Aslında kuzey kutup dairesi yakınlarındaki bir adanın, zor koşullarda mücadele etmenin bilediği kişilik yapılarıyla, rafine bir ırkın delikanlı temsilcilerinin akıttıkları ter, hak edilmiş bir sonucu taçlandırıyordu bir ada öyküsünün yaşam satırlarında. İsimlerinin sonu "son" ekleriyle sonlanan Viking delikanlıları, emperyalist, sömürgeci "üzerinde güneş batmayan" bir imparatorluğun, Britanya adalarına çekilmiş mağrur kalıntılarından gelen karma renkli takımını alt ediyorlardı bir Akdeniz akşamının sıcağında. Maç bittiğinde gece yarılamış, uykulu, memnun ve düşünceliydim çokça. Ender memnunluklarımdan birine neden olmuştu sonuç. Nedendir bilmem; belki kişilik yapımın yansıması olsa gerek, hemen her spor karşılaşmasında güçlü olan, favori olanı değil, kaybetmesi kaçınılmaz olan zayıf olanı tutar ve hep hayal kırıklığı yaşardım çoğu kez. Ender de olsa memnun olduğum bir sonuç çıkmıştı ortaya son zamanlarda hemen hiç yaşamadığım. Aslında maç İngiltere'nin erken bir penaltı golüyle beklenen sonuca evrileceği işaretini vermişti oysa. Aradan çok geçmeden kazanılan bir taç atışında kızıl sakallı, mavi gözlü, sert yüz hatlarıyla rafine bir ırkın temsilcisi olduğu belli oyuncunun ellerinden çıkan topun gol olarak sonuçlanması, elbette ki yalnızca bir gol değildi! Çok geçmeden gelen ikinci gol maçın sonucunun da yalnıca bir yengi olmayacağını vurur gibiydi Britanya mağruriyetinin suratına...
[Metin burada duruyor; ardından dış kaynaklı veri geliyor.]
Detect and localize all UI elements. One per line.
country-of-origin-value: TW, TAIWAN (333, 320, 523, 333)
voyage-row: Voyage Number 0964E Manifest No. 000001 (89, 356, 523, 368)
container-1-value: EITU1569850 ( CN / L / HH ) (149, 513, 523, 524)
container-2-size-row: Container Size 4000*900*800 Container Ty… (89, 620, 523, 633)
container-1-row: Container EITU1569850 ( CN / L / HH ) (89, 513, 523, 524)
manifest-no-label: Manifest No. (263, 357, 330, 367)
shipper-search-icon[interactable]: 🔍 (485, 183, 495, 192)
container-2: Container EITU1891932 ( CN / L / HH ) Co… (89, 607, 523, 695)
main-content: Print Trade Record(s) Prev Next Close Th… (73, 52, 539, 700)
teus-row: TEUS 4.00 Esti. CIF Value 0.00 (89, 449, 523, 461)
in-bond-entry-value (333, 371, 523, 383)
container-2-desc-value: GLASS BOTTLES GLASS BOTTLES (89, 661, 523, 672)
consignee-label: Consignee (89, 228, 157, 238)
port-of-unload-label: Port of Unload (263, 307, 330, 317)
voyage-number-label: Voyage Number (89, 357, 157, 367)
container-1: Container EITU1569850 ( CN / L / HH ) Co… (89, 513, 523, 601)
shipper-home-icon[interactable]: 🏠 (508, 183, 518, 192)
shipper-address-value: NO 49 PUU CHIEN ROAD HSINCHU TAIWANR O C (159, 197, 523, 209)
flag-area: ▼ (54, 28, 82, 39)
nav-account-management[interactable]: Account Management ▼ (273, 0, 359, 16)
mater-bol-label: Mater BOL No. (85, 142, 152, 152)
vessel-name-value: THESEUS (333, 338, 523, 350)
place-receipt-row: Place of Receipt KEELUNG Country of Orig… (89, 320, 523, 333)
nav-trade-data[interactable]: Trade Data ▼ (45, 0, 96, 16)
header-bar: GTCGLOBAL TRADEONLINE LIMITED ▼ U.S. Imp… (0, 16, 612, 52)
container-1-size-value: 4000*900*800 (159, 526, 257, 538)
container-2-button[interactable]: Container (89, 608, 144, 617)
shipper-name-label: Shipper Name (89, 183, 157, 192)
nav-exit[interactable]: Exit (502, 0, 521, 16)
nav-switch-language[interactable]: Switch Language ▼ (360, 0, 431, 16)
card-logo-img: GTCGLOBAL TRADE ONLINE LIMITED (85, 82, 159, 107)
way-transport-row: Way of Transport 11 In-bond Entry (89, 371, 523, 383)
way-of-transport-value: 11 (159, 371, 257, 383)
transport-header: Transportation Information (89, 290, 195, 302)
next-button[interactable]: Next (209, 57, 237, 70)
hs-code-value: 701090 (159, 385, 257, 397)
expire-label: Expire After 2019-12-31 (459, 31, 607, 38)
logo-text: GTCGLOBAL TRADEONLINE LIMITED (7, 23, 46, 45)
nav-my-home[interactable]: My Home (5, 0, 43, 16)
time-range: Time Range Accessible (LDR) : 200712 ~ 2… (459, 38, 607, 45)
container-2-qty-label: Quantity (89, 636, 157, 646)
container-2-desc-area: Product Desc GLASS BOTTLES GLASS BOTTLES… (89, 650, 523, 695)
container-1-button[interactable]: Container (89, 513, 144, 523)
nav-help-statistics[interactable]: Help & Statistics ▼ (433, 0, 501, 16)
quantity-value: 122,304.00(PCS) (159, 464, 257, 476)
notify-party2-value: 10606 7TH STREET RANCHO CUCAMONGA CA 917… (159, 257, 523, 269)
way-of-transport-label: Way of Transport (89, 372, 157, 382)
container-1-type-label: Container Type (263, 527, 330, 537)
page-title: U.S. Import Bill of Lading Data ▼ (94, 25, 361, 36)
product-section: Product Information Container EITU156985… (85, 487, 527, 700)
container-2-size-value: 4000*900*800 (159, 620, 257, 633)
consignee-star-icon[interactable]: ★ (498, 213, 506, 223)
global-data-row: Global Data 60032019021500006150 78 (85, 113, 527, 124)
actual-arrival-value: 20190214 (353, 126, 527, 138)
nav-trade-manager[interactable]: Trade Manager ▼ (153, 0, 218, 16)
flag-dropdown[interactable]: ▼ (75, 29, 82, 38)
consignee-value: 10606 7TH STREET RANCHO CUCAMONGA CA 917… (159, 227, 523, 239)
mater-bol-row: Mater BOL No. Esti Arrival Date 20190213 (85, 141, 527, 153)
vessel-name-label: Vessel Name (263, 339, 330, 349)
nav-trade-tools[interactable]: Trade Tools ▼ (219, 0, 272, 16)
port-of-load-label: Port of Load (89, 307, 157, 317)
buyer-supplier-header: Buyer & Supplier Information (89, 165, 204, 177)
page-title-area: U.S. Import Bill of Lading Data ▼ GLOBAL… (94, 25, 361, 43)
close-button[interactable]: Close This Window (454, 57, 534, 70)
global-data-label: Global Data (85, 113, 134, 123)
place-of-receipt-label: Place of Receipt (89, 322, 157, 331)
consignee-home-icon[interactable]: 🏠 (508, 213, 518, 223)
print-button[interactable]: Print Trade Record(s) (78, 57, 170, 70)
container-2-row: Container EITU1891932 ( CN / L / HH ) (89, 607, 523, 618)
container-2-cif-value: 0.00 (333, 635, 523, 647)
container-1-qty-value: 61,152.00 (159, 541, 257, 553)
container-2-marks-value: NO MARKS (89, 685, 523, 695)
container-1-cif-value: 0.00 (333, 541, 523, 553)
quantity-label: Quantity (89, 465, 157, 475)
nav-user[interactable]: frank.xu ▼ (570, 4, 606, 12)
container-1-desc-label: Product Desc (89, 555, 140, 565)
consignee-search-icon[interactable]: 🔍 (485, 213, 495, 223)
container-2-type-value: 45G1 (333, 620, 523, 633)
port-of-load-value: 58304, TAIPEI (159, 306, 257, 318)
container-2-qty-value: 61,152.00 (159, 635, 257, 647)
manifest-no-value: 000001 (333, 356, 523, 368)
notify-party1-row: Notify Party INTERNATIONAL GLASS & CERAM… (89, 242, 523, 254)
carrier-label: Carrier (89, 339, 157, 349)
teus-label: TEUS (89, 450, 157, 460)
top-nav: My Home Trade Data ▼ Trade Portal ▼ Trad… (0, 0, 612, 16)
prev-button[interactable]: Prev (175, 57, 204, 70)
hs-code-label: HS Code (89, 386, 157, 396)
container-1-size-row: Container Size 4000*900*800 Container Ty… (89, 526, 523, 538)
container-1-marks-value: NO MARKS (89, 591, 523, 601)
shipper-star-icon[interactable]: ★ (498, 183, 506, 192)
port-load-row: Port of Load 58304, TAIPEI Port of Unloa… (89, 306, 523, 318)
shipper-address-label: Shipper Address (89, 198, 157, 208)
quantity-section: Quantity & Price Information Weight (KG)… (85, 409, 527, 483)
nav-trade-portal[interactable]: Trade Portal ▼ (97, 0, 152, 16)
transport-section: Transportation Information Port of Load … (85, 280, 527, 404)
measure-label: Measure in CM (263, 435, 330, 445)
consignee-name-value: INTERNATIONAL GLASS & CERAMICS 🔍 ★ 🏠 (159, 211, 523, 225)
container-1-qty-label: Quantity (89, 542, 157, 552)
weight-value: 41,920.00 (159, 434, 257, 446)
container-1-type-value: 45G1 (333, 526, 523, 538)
"Volkanik dağları profosyenel futbolcu sayısından fazla olan bir ada ülkesinin takımına mı yenileceğiz?" diye başlık atan İngiliz gazetelerenin kırılan kibiri, şimdi yerini nasıl başlık atmalı diye düşünmenin hayal kırıklığına dönüşmüştü çoktan. Bu sorun ve hayal kırıklığı bizim de neleri düşünmemiz gerektiği işaretleri ile doluydu. Kibiri gölgesinden büyük bir "imparator", kamp süreci prim kavgası, transfer ve takım polemiği yaşayan topçularımızın da!...

Bu ülkeye mesleğinde elinden geldiğince hizmet etmiş şimdi emekliliklerinde maddi sorunlarla boğuşan onca insana, gelir dağılımı bozukluğuna, kıvrandıran yosulluğa, ülke gerçeklerine duyarsız ölçüsüz gelirli futbol "direktörleri", oyuncular, TRT spikerleri, bir uçak dolusu görevli, görevsiz misafir etiketli "yağma hasanın böreği" misali savurgan federasyon temsilcileri, gazetelerin bazı "köşeli" futbol yorumcuları; düşünmek zamanıdır şimdi...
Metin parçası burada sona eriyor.